= Delaware statutory trust =

American business structure

A Delaware statutory trust (DST) is a legally recognized trust that is set up for the purpose of business, but not necessarily in the U.S. state of Delaware. It may also be referred to as an Unincorporated Business Trust or UBO.

Delaware statutory trusts are formed as private governing agreements under which either (1) property (real, tangible and intangible) is held, managed, administered, invested and/or operated; or (2) business or professional activities for profit are carried on by one or more trustees for the benefit of the trustor entitled to a beneficial interest in the trust property.

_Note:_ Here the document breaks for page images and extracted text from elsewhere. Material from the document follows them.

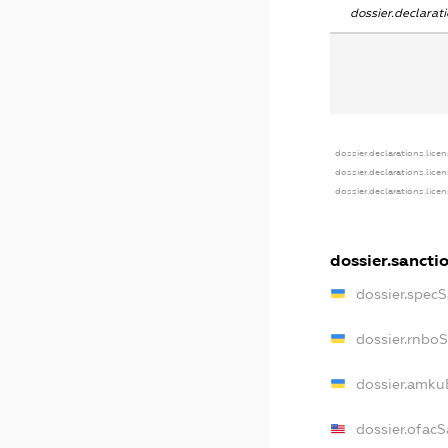
dossier.declara
dossier.declarations.lice
dossier.declarations.lice
dossier.declarations.lice
dossier.sancti
dossier.spec
dossier.rnbo
dossier.amku
dossier.ofac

DST Investments are offered as replacement property for accredited investors seeking to defer their capital gains taxes through the use of a 1031 tax deferred exchange and as straight cash investments for those wishing to diversify their real estate holdings. The DST property ownership structure allows the smaller investor to own a fractional interest in large, institutional quality and professionally managed commercial property along with other investors, not as limited partners, but as individual owners within a Trust. Each owner receives their percentage share of the cash flow income, tax benefits, and appreciation, if any, of the entire property. DSTs provide the investor the potential for annual appreciation and depreciation (tax shelter), and most have minimum investments as low as $100,000, allowing some investors the benefit of diversification into several properties.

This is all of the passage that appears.